As they got closer, Ryuji understood why there were no koi fish.
"Yeah, Kosei ain't anything special. My cousin goes to this countryside school—whole thing's made of glass and all the teachers are, like, geniuses," said one member of the group, talking so loud that no one could interrupt him if they tried. Ryuji knew the type—he used to be one in middle school. "And there's no homework! Can you believe they're actually working us here? I mean, we've been through some shit! This should be a vacation!"
"Ugh…" Ann changed the direction of her walk, switching from the Koi pond to back to the school. "How can anyone hate this place?"
"This school's just a bunch of pussy-ass painters, ya know? It won't be too hard to shake out some lunch money…"
He shouldn't get away with saying this shit, but who's gonna do something about it? Me? There's no one else around, so it's gotta be me. And I kinda owe this school for doubting its awesomeness, Ryuji thought as he and Ann stopped walking to switch directions once again.
"Ryuji, where are you—oh jeez…" She stayed back as he strolled up to the group at the Koi pond.
Ryuji interrupted their laughs with his presence. "You guys taking this place for granted?"
"Uh… We're shooting the shit." The loud one smirked. "Talking about flowers."
"I heard you blabbing, shitting on this place. I mean, how can you say stuff like that? We're lucky to be here!"
An eye-roll enraged Ryuji, but he kept his calm. "Yeah, okay," said the loud one, glancing at his friends and holding back a laugh. "My bad, Sakamoto-san. Guess I'll just change what I think about this place—it ain't a landfill of artsy dipshits, it's a utopia! Does that fit your agenda?"
If I can't change his mind, I can at least shut him up, Ryuji thought.

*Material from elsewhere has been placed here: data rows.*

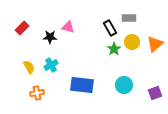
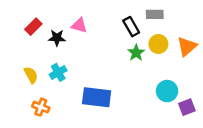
red rectangle: (22, 28) -> (33, 27), moved
cyan circle: (124, 85) -> (167, 91), moved
orange cross: (37, 93) -> (41, 107), turned 32

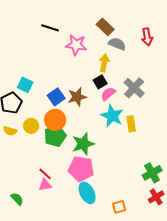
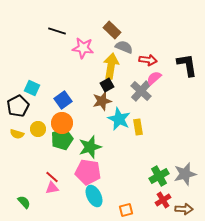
red arrow: (147, 37) -> (148, 60), moved, turned -72
yellow arrow: (104, 63) -> (111, 66), size x1.4
pink semicircle: (108, 94) -> (154, 78), moved
brown star: (77, 97) -> (102, 101), moved

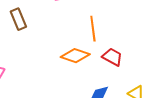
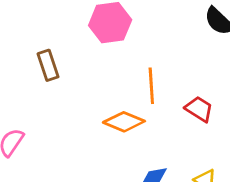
red trapezoid: (112, 57) -> (199, 109), moved

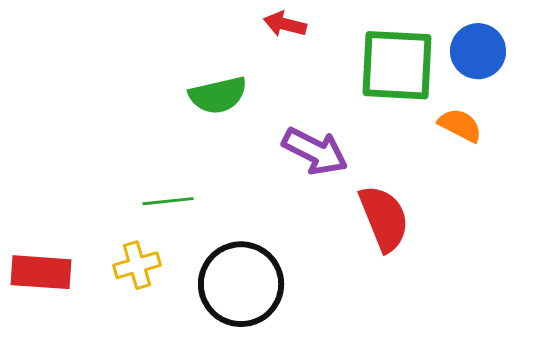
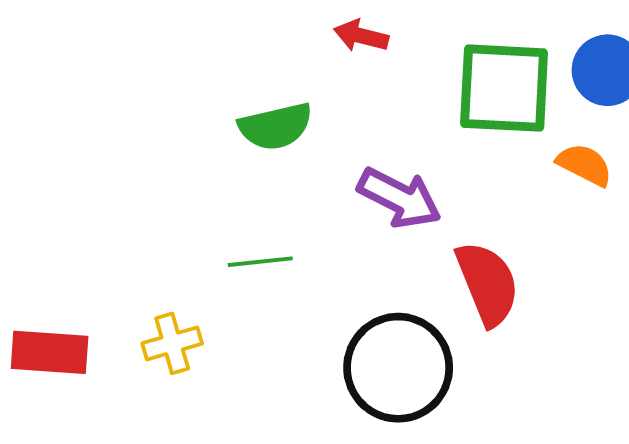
green line: (168, 201) -> (260, 262), moved
black circle: (241, 284) -> (398, 368), moved

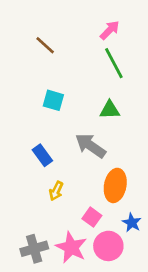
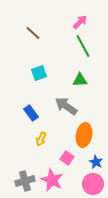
cyan square: (53, 100) -> (39, 73), turned -35
pink circle: (108, 246) -> (93, 184), moved

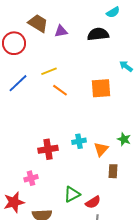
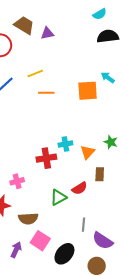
black semicircle: (98, 34) -> (108, 36), moved
cyan arrow: (126, 66) -> (108, 78), moved
orange line: (60, 90) -> (46, 93), turned -35
red cross: (48, 149) -> (46, 158), moved
red semicircle: (93, 202) -> (80, 188), moved

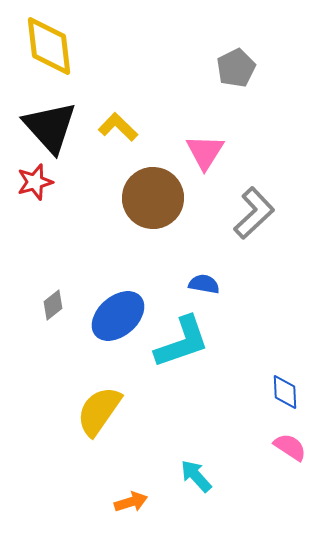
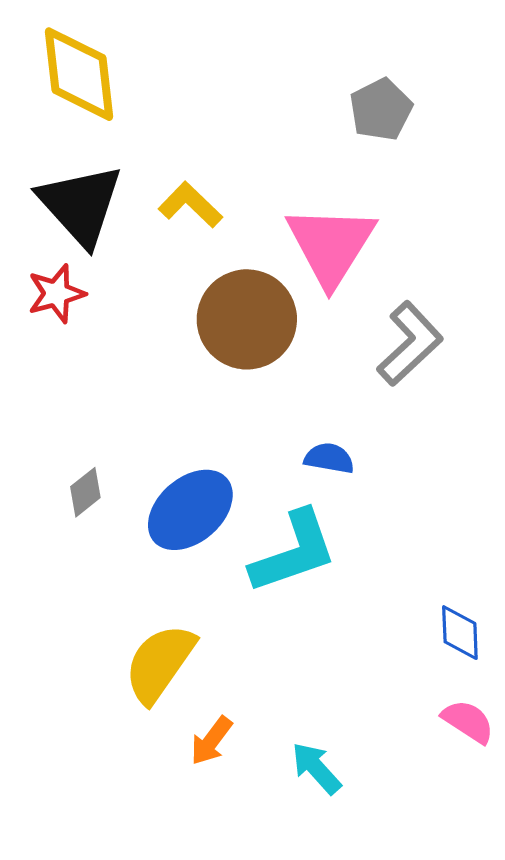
pink triangle: (205, 152) -> (331, 245), size x1.5
orange arrow: (131, 502) -> (211, 741), moved, turned 144

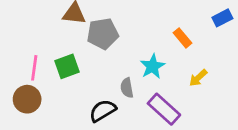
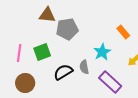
brown circle: (27, 99) -> (25, 83), moved
black semicircle: (103, 111) -> (63, 72), moved

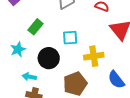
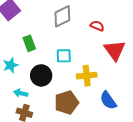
green rectangle: (35, 27) -> (29, 43), turned -63

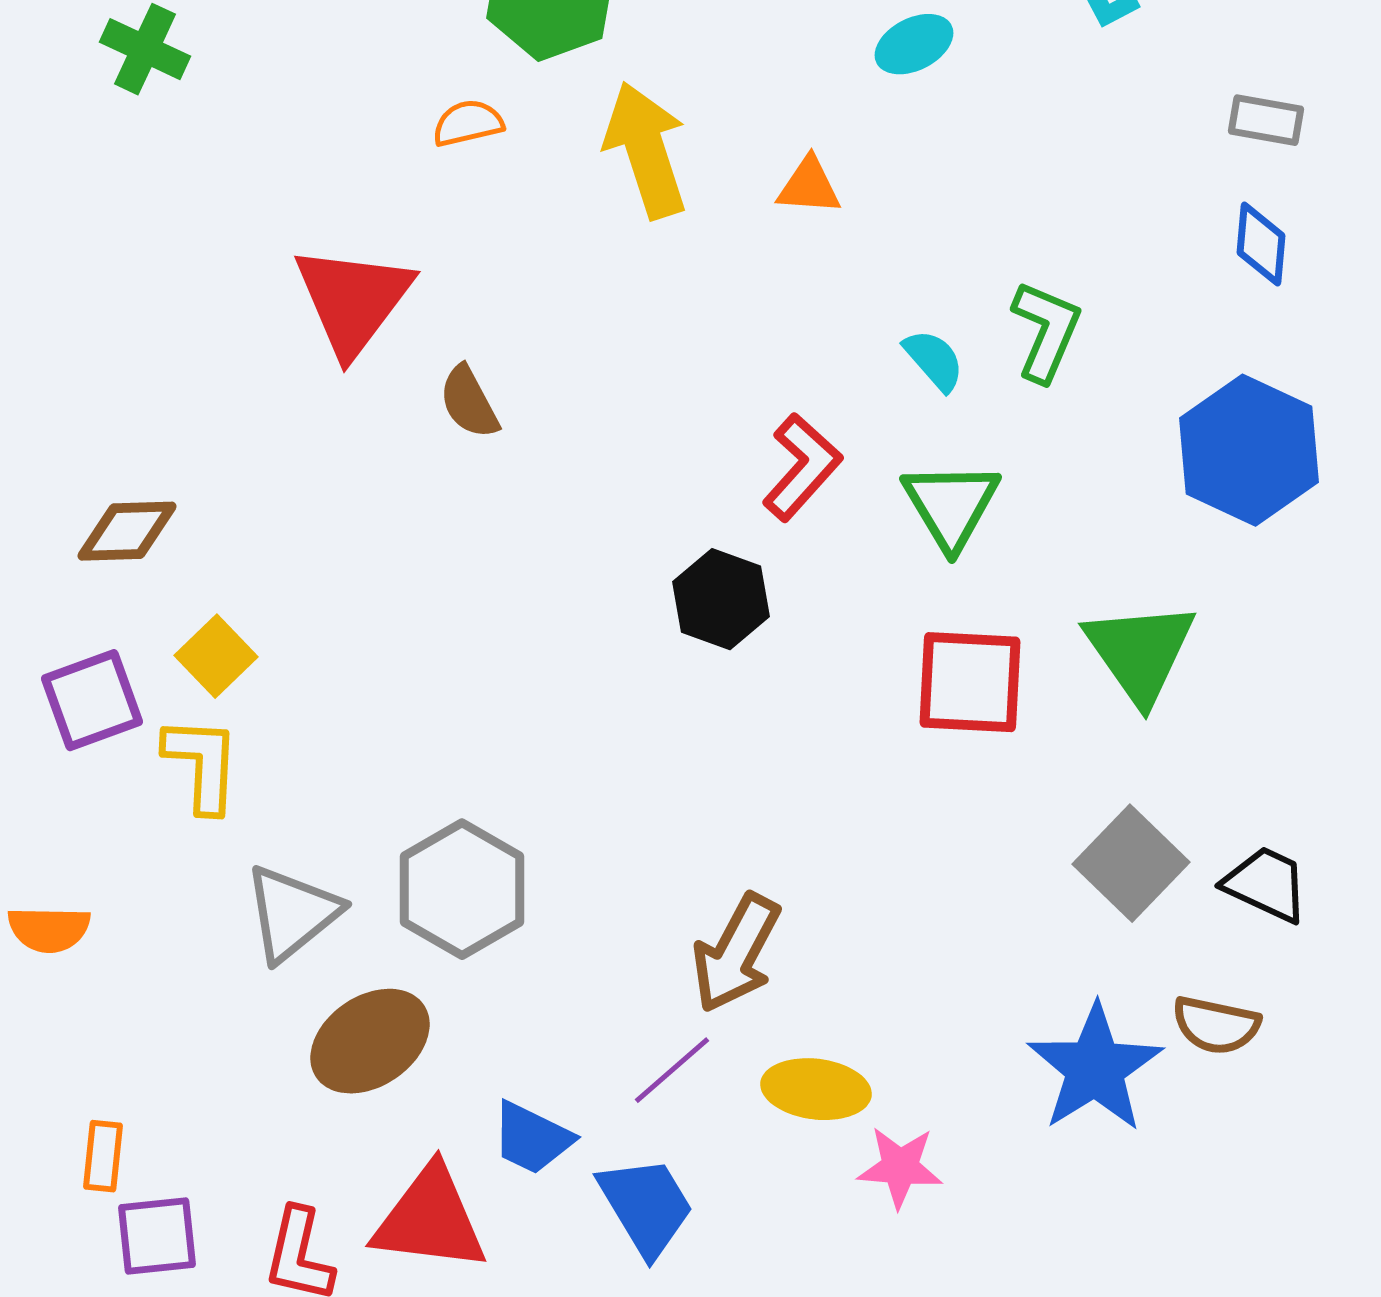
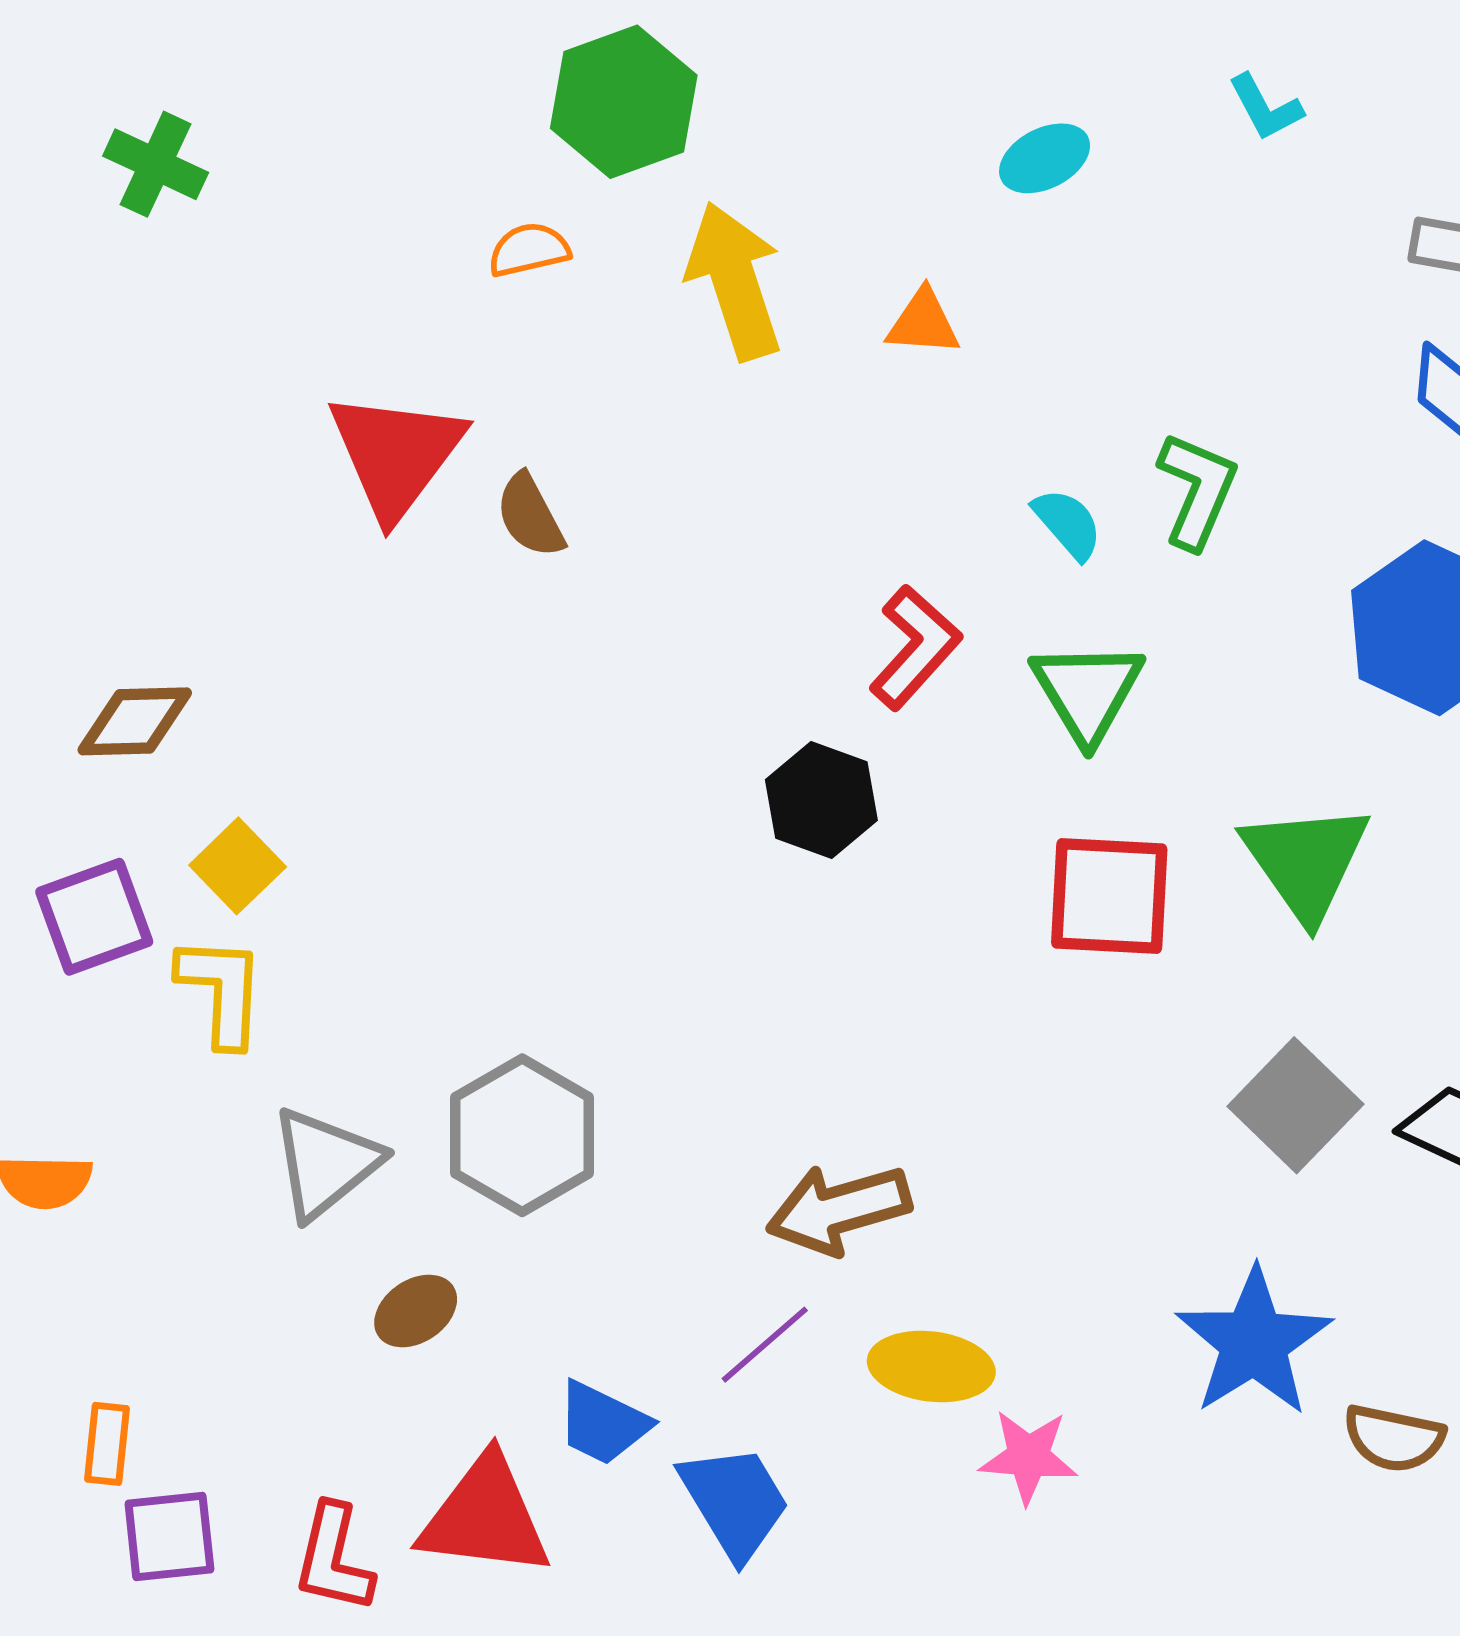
brown semicircle: (469, 402) -> (530, 516), moved
brown arrow: (736, 953) -> (839, 1209), turned 46
brown semicircle: (1216, 1025) -> (1394, 1438), moved
brown ellipse: (370, 1041) -> (416, 1311), size x0.6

"Nah, it doesn't fit at all." As Ryuji stepped closer, the smiles faded from the group of friends, sparking the thought that Ryuji could achieve something with violence. But that wasn't him. Ryuji had another solution in mind. "How 'bout this: if I do a backflip right here, right now, then you shut the eff up for the rest of the day. You can't speak until you leave Kosei's gates."
"A backflip on one good leg? Okay, Sakamoto-san, be my guest." He waved Ryuji away to make room for the backflip. They gave him space and he left them, closing his eyes and slowing his breath to focus.
Bend your knees, press your feet into the ground… Ryuji imagined himself landing the flip in the same position he stood in, all he needed to do was explode upward and tuck. He had the verticality, the athleticism, to pull it off—he just needed to resurrect his mindset from the classroom. I gotta give zero shits about the outcome, I gotta have zero expectations for myself. Freedom's what I need, he thought.
Surrounded by the friend group and knowing that Ann watched from a distance, it was difficult to free himself from expectations. Back in the classroom, his confusion at the situation isolated him from the rest of the class and made the situation surreal. At the koi pond with the possibility of embarrassing failure, Ryuji couldn't exclusively manifest success; there was always something undermining his repeated imagining of the flip.
Eh, all of this is overthinking. Just go for the flip and be done with it. You've done it before, why can't ya do it again? He told himself as he settled into his shoes and built more pressure in his knees. A second later, he detonated and left Earth.